Lo que se concibe es un hijo, lo que se fabrica un producto. Y como producto que es, puede ser amado o rechazado, pero siempre desde la posición de sujeto dominante, no desde la de progenitor donante. El único consuelo es que muchos gobiernos, con intolerable y sangrante retraso, han ido prohibiendo la fecundación de más óvulos de los que se iban a implantar en la mujer.
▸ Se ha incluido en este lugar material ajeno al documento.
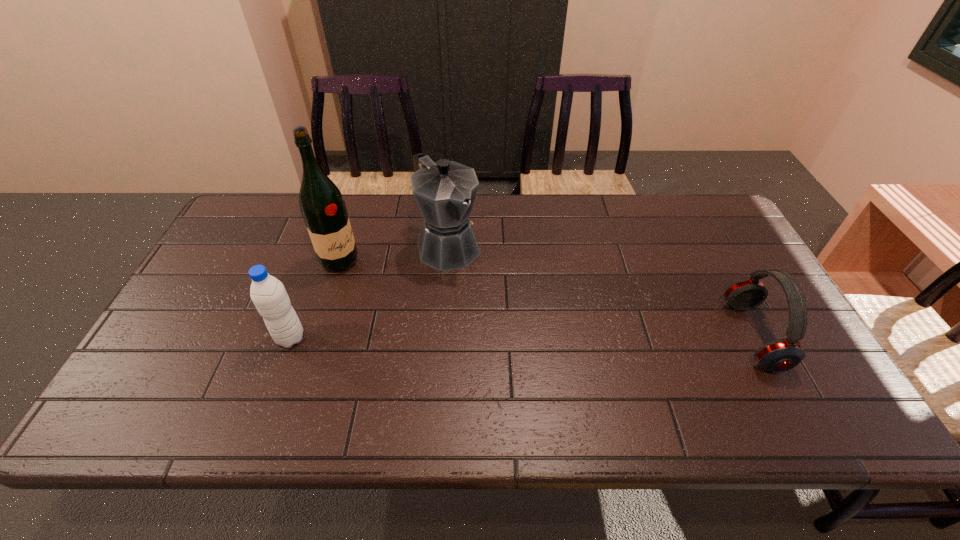 Locate an element on the screen. The width and height of the screenshot is (960, 540). vacant area located 0.080m on the front-facing side of the tallest object is located at coordinates (374, 279).

Locate an element on the screen. This screenshot has width=960, height=540. vacant space situated 0.050m at the spout of the second tallest object is located at coordinates tap(475, 278).

You are a GUI agent. You are given a task and a screenshot of the screen. Output one action in this format:
    pyautogui.click(x=<x>, y=<y>)
    Task: Click on the free location located 0.280m at the spout of the second tallest object
    The width and height of the screenshot is (960, 540).
    Given the screenshot: What is the action you would take?
    pyautogui.click(x=526, y=332)

This screenshot has width=960, height=540. What are the coordinates of `blank area located at the spout of the second tallest object` in the screenshot? It's located at (486, 288).

At what (x,y) coordinates should I click in order to perform the action: click on object that is at the far edge. Please return your answer as a coordinate pair (x, y). The width and height of the screenshot is (960, 540). Looking at the image, I should click on (445, 191).

What are the coordinates of `object at the near edge` in the screenshot? It's located at (783, 354).

Identify the location of object at the right edge. The width and height of the screenshot is (960, 540). (783, 354).

Image resolution: width=960 pixels, height=540 pixels. I want to click on object at the near right corner, so click(x=783, y=354).

Identify the location of vacant area at the far edge of the desktop. The image size is (960, 540). (511, 214).

Locate an element on the screen. vacant space at the near edge of the desktop is located at coordinates (641, 379).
Con ello no han modificado el vicio original de separar procreación de unión conyugal, pero al menos han ahorrado seguir produciendo los horrendos “embriones sobrantes”, un término que hiere en el alma por su despiadada brutalidad.

Pero vivimos tiempos bárbaros, en los que todo aquello de la dignidad intrínseca del ser humano, o la belleza de la transmisión de la vida son ignorados, o como mucho empleados como proclamas vacías para anestesia de conciencias o enmascaramiento de intereses turbios.

Querido lector, aventuro que con este artículo podré cerrar para siempre el apartado de la investigación con células madre en esta bitácora, salvo novedad muy radical. La medicina regenerativa, afortunadamente, ya ha entrado en la definitiva senda del empleo de las células del propio paciente para reparar las dañadas, como es ética y lógicamente necesario, alejándose de la más descarnada y abierta comercialización de seres humanos en fase de embrión.

Y la Iglesia católica, gracias a Dios, seguirá defendiendo el valor instrínseco de toda vida humana, desde su concepción natural hasta su muerte natural. Ese es el marco eterno, porque es el correcto. Porque es lo que Dios quiere.